“Is there no possibility of getting away from here before night? I don’t like the black looks which Small and his son gave me, Lewin.”

“Black looks! Oh, that’s nothing. I’m always putting the screw on them. Besides, Ted got to know from Stendel—who chatted to him over the wire one day—all about the Scarborough raid. So, naturally, he’s antagonistic.”

“But he might betray us, you know.”

“He’ll never do that, depend upon it. He knows that his own neck would be in danger if he did so. So rest quite assured about that.” Then, after a few moments’ silence, he added: “I wonder when we shall get that young Sainsbury out of the way. He’s the greatest source of danger that we have.”

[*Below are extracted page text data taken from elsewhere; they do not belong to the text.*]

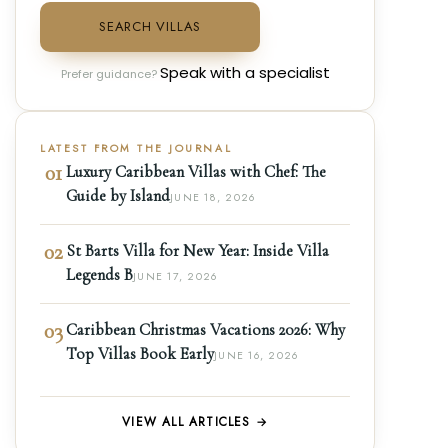
SEARCH VILLAS
Speak with a specialist
Prefer guidance?
LATEST FROM THE JOURNAL
01
Luxury Caribbean Villas with Chef: The
Guide by Island
JUNE 18, 2026
02
St Barts Villa for New Year: Inside Villa
Legends B
JUNE 17, 2026
03
Caribbean Christmas Vacations 2026: Why
Top Villas Book Early
JUNE 16, 2026
VIEW ALL ARTICLES →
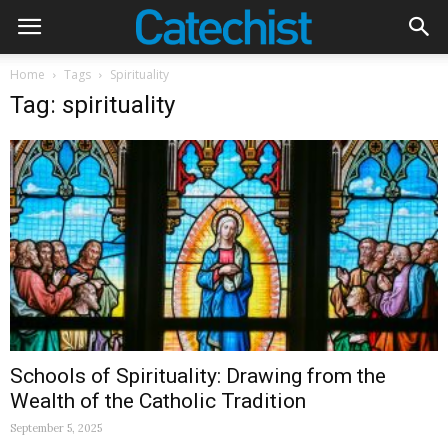
Home
Tags
Spirituality
Tag: spirituality
Schools of Spirituality: Drawing from the
Wealth of the Catholic Tradition
September 5, 2025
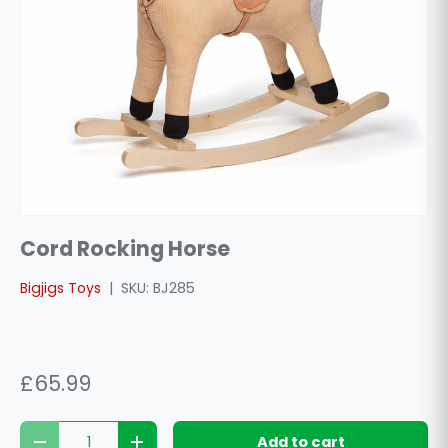
Cord Rocking Horse
Bigjigs Toys
|
SKU:
BJ285
£65.99
Qty
Add to cart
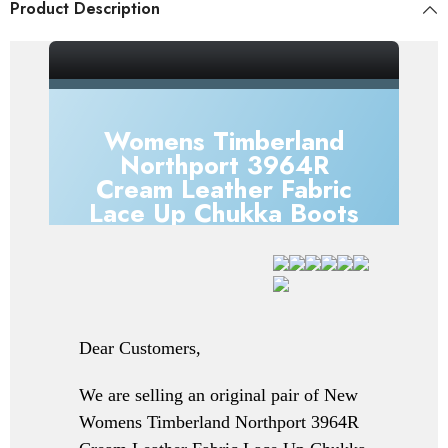
Product Description
_gsrx_vers_856 (GS 7.0.20 (856))
Womens Timberland
Northport 3964R
Cream Leather Fabric
Lace Up Chukka Boots
Dear Customers,
We are selling an original pair of New
Womens Timberland Northport 3964R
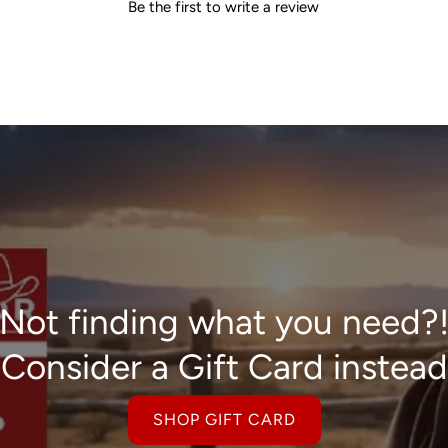
Be the first to write a review
Not finding what you need?
Consider a Gift Card instead
SHOP GIFT CARD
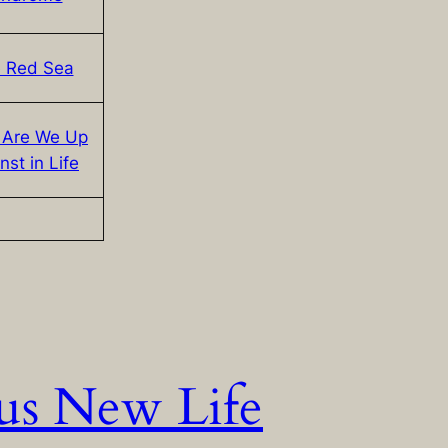
 Red Sea
 Are We Up
nst in Life
us New Life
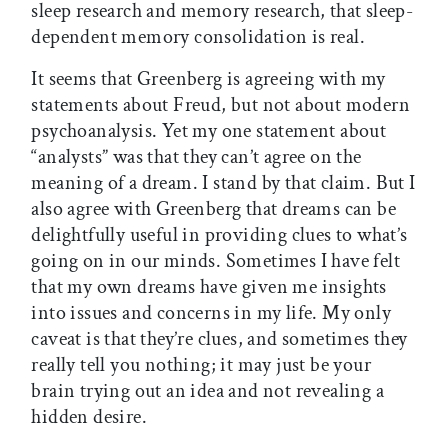
sleep research and memory research, that sleep-
dependent memory consolidation is real.
It seems that Greenberg is agreeing with my
statements about Freud, but not about modern
psychoanalysis. Yet my one statement about
“analysts” was that they can’t agree on the
meaning of a dream. I stand by that claim. But I
also agree with Greenberg that dreams can be
delightfully useful in providing clues to what’s
going on in our minds. Sometimes I have felt
that my own dreams have given me insights
into issues and concerns in my life. My only
caveat is that they’re clues, and sometimes they
really tell you nothing; it may just be your
brain trying out an idea and not revealing a
hidden desire.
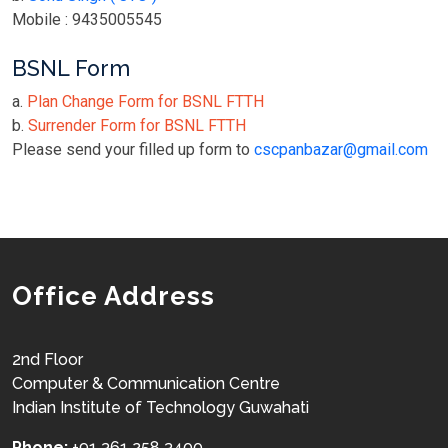
Mobile : 9435005545
BSNL Form
a.
Plan Change Form for BSNL FTTH
b.
Surrender Form for BSNL FTTH
Please send your filled up form to
cscpanbazar@gmail.com
Office Address
2nd Floor
Computer & Communication Centre
Indian Institute of Technology Guwahati
Phone:
+91 361 258 3400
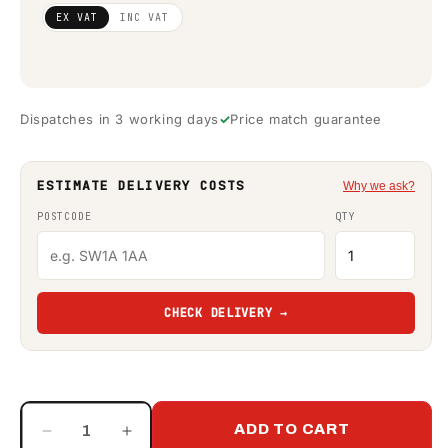
Regular
£2,351.22
EX VAT
INC VAT
price
(ex VAT)
Dispatches in 3 working days
Price match guarantee
ESTIMATE DELIVERY COSTS
Why we ask?
POSTCODE
QTY
CHECK DELIVERY →
ADD TO CART
Decrease
Increase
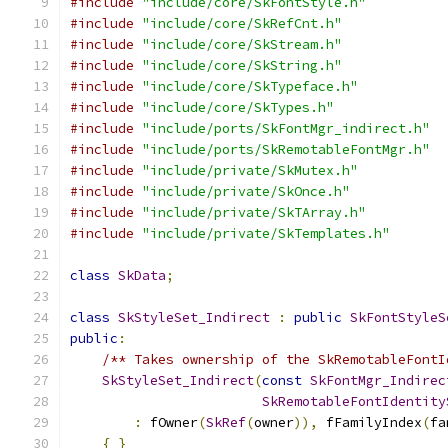
#include
"include/core/SkFontStyle.h"
#include
"include/core/SkRefCnt.h"
#include
"include/core/SkStream.h"
#include
"include/core/SkString.h"
#include
"include/core/SkTypeface.h"
#include
"include/core/SkTypes.h"
#include
"include/ports/SkFontMgr_indirect.h"
#include
"include/ports/SkRemotableFontMgr.h"
#include
"include/private/SkMutex.h"
#include
"include/private/SkOnce.h"
#include
"include/private/SkTArray.h"
#include
"include/private/SkTemplates.h"
class
SkData
;
class
SkStyleSet_Indirect
:
public
SkFontStyleS
public
:
/** Takes ownership of the SkRemotableFontI
SkStyleSet_Indirect
(
const
SkFontMgr_Indirec
SkRemotableFontIdentity
:
 fOwner
(
SkRef
(
owner
)),
 fFamilyIndex
(
fa
{
}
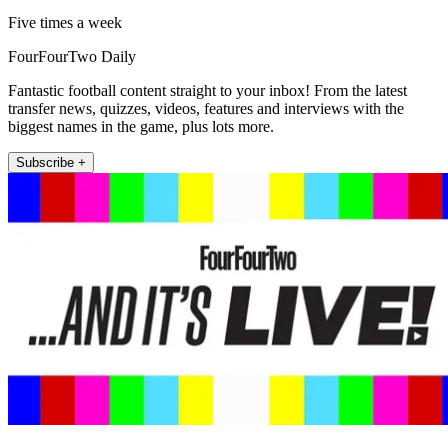
Five times a week
FourFourTwo Daily
Fantastic football content straight to your inbox! From the latest
transfer news, quizzes, videos, features and interviews with the
biggest names in the game, plus lots more.
Subscribe +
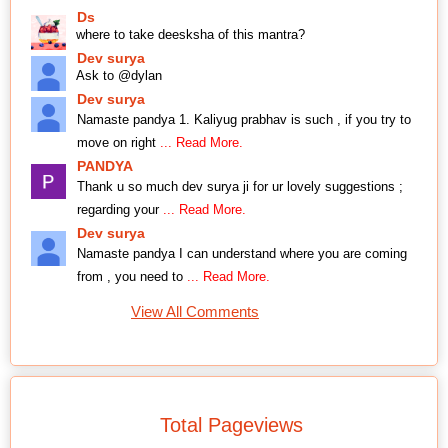
Ds
where to take deesksha of this mantra?
Dev surya
Ask to @dylan
Dev surya
Namaste pandya 1. Kaliyug prabhav is such , if you try to
move on right
... Read More.
PANDYA
Thank u so much dev surya ji for ur lovely suggestions ;
regarding your
... Read More.
Dev surya
Namaste pandya I can understand where you are coming
from , you need to
... Read More.
View All Comments
Total Pageviews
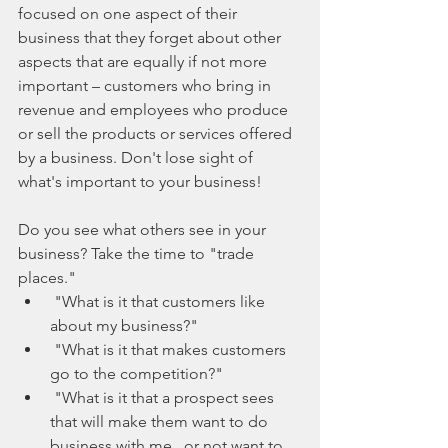
focused on one aspect of their 
business that they forget about other 
aspects that are equally if not more 
important – customers who bring in 
revenue and employees who produce 
or sell the products or services offered 
by a business. Don't lose sight of 
what's important to your business!
Do you see what others see in your 
business? Take the time to "trade 
places." 
 "What is it that customers like 
about my business?"  
 "What is it that makes customers 
go to the competition?"  
 "What is it that a prospect sees 
that will make them want to do 
business with me...or not want to 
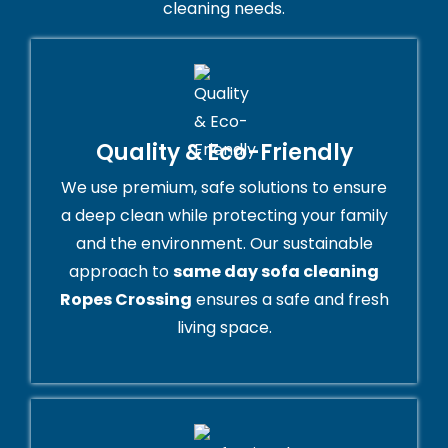
cleaning needs.
Quality & Eco-Friendly
We use premium, safe solutions to ensure
a deep clean while protecting your family
and the environment. Our sustainable
approach to
same day sofa cleaning
Ropes Crossing
ensures a safe and fresh
living space.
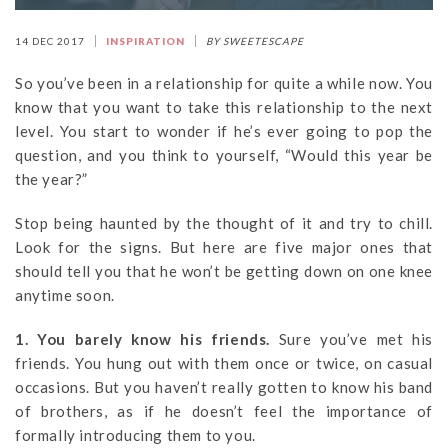
14 DEC 2017
INSPIRATION
BY SWEETESCAPE
So you’ve been in a relationship for quite a while now. You
know that you want to take this relationship to the next
level. You start to wonder if he’s ever going to pop the
question, and you think to yourself, “Would this year be
the year?”
Stop being haunted by the thought of it and try to chill.
Look for the signs. But here are five major ones that
should tell you that he won’t be getting down on one knee
anytime soon.
1. You barely know his friends.
Sure you’ve met his
friends. You hung out with them once or twice, on casual
occasions. But you haven’t really gotten to know his band
of brothers, as if he doesn’t feel the importance of
formally introducing them to you.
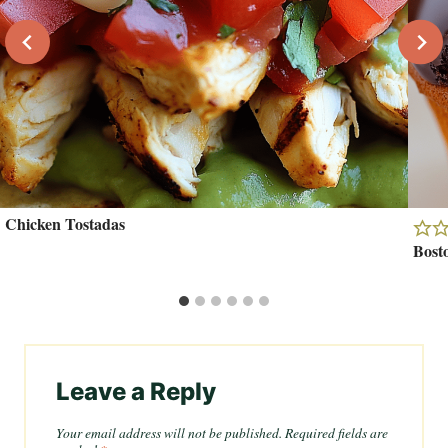
Chicken Tostadas
Bost
Leave a Reply
Your email address will not be published.
Required fields are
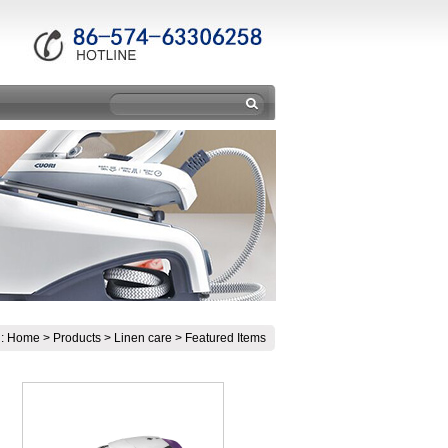
n:
Home
>
Products
>
Linen care
>
Featured Items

“I thought your idea was that nobody would believe him, whatever he alleged against you?” asked the woman.

“That’s so. But we have now to count with Trustram. If he wilfully deceived me regarding those two transports leaving Plymouth, then he certainly suspects. And if he suspects, his suspicions may lead him in the direction of Sainsbury—see?”

“Yes. I quite see. You scent a further danger!”

“No, not exactly,” was his vague reply, an evil smile upon his lips. “With the exercise of due precaution we need have nothing to fear—as long as Sainsbury’s mouth is closed by the law—as it must be in a day or two.”

“But you don’t mean to come down here again for some time, do you?”